Questa domanda cruciale merita una risposta molto più lunga di quella che presenterò brevemente in questo articolo. Qui voglio affrontare un aspetto particolare di questa questione, che senza dubbio verrà sollevata in qualche momento nella vita di una chiesa riformata: dobbiamo cantare solo i salmi? Alcuni regolamenti ecclesiastici non lasciano spazio a interpretazioni, imponendo l’uso esclusivo del Salterio. Altri regolamenti preferiscono i salmi, mentre altri non si esprimono sulla questione. In questo breve articolo, voglio offrire un approccio equilibrato e presentare cinque motivi per cui dovremmo cantare sia salmi che inni.
1. La salmodia è il nostro patrimonio.
Con ciò non mi riferisco solo al fatto che la salmodia esclusiva fosse praticamente l’unica pratica tra le chiese presbiteriane e riformate fino al 1740. Intendo molto di più. Si tratta del fatto che, attraverso la fede, siamo innestati nel popolo di Abramo, in Israele, e i salmi sono letteralmente la nostra storia, così come il proprio inno di Dio. Oltre alla sua recente origine storica nei nostri circoli ecclesiastici, questo fatto dovrebbe raccomandare la cantata dei salmi alle nostre chiese.

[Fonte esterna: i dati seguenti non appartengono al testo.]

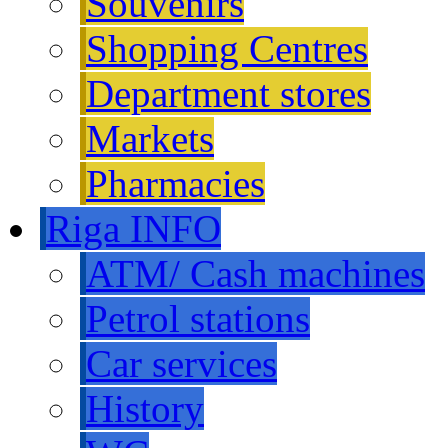
Souvenirs
Shopping Centres
Department stores
Markets
Pharmacies
Riga INFO
ATM/ Cash machines
Petrol stations
Car services
History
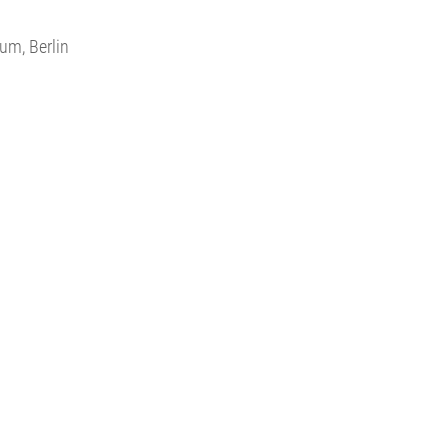
um, Berlin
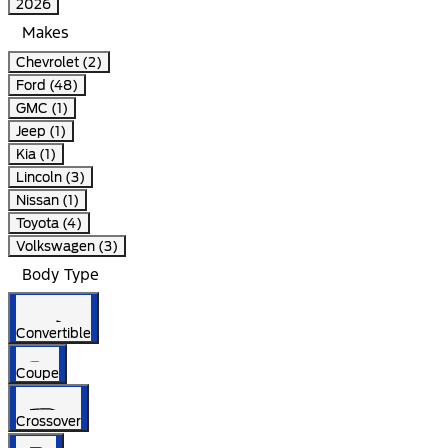
2026
Makes
Chevrolet (2)
Ford (48)
GMC (1)
Jeep (1)
Kia (1)
Lincoln (3)
Nissan (1)
Toyota (4)
Volkswagen (3)
Body Type
Convertible
Coupe
Crossover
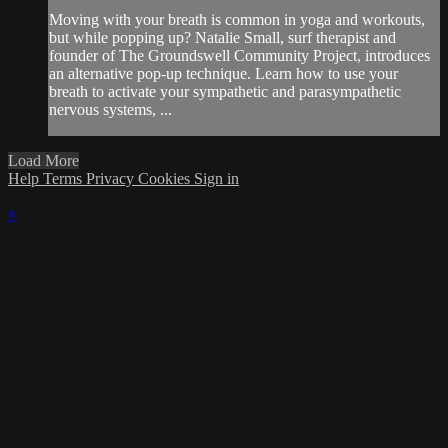
Moving with your breath is common in yoga and workouts,
but while popping up? Natalie Small, surf therapist and
founder of The Groundswell Community Project, introduces
an alternative pop-up technique. Learn how to use your
breath to activate your sympathetic and parasympathetic
nervous systems, ...
Load More
Help
Terms
Privacy
Cookies
Sign in
×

Inoltre, i salmi non appartengono solo a noi, ma anche a Gesù Cristo stesso. Questo era il suo libro di canti, scritto da Lui, cantato da Lui, ed è destinato ad essere cantato anche per Lui. In un’epoca in cui la musica della chiesa è per lo più caratterizzata da parole e performance focalizzate sull’uomo, non ci sarebbe rimedio migliore che restituire il canto dei salmi a un posto di primo piano nella venerazione collettiva del popolo di Dio.
2. I salmi garantiscono una rappresentazione dell’intera gamma dell’esperienza cristiana.
Il repertorio di molte chiese è emotivamente squilibrato: la maggior parte delle canzoni cantate sono vivaci e gioiose. Ma la vita non sempre si svolge in chiave maggiore, quindi perché le nostre canzoni dovrebbero farlo? Il Salterio ci offre un equilibrio adeguato di musica emotiva: canzoni di lode così come di lutto, canzoni di adorazione così come di confessione.
Affrontare questi argomenti più delicati può sembrare problematico, ma quando guardiamo ai salmi, sappiamo come farlo in modo appropriato. Cantando queste parole ispirate, possiamo avere piena fiducia che stiamo piacendo al nostro Signore. Come disse Calvino, “Non esiste alcun altro libro che ci insegni in modo più perfetto il giusto modo di lodare Dio.”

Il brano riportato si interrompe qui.